Description of the task:
The entries below are to be transcribed in full, without their images.

/---

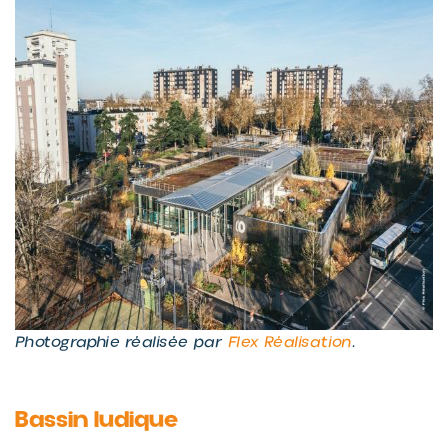
Photographie réalisée par
Flex Réalisation
.
Bassin ludique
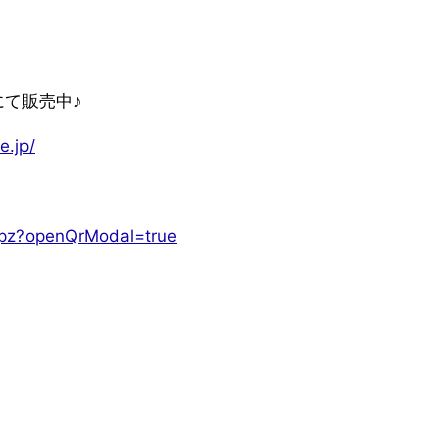
にて販売中♪
e.jp/
dbpz?openQrModal=true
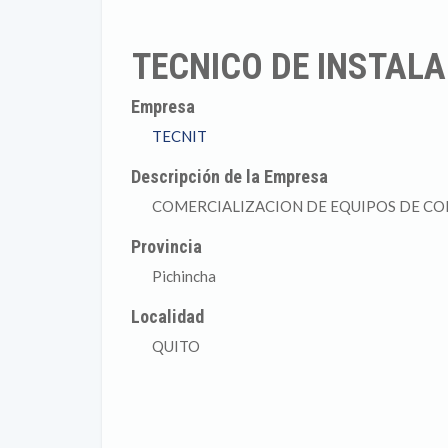
TECNICO DE INSTALA
Empresa
TECNIT
Descripción de la Empresa
COMERCIALIZACION DE EQUIPOS DE CO
Provincia
Pichincha
Localidad
QUITO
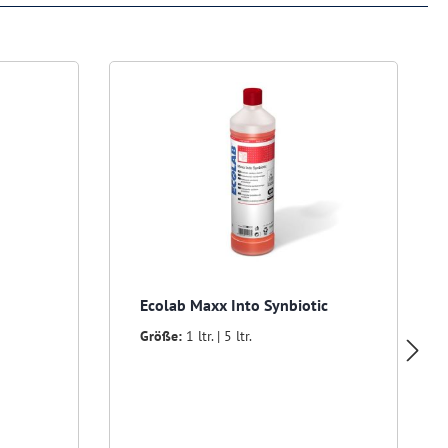
Ecolab Maxx Into Synbiotic
Größe:
1 ltr. | 5 ltr.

\---

Response below:
Photographie réalisée par
Flex Réalisation
.
Bassin ludique
にて販売中♪
e.jp/
dbpz?openQrModal=true
TECNICO DE INSTALA
Empresa
TECNIT
Descripción de la Empresa
COMERCIALIZACION DE EQUIPOS DE CO
Provincia
Pichincha
Localidad
QUITO
Ecolab Maxx Into Synbiotic
Größe:
1 ltr. | 5 ltr.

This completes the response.